● **Problem to solve**:
Look through the entries below and report every line that has "bljeskalice".

● **Source material**:
*-*-*

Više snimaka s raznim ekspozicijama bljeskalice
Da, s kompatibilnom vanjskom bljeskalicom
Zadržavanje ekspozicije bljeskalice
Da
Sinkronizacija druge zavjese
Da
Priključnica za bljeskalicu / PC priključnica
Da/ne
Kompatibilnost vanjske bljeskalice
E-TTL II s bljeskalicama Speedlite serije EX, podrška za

*-*-*

● **Your solution**:
Više snimaka s raznim ekspozicijama bljeskalice
Zadržavanje ekspozicije bljeskalice
Kompatibilnost vanjske bljeskalice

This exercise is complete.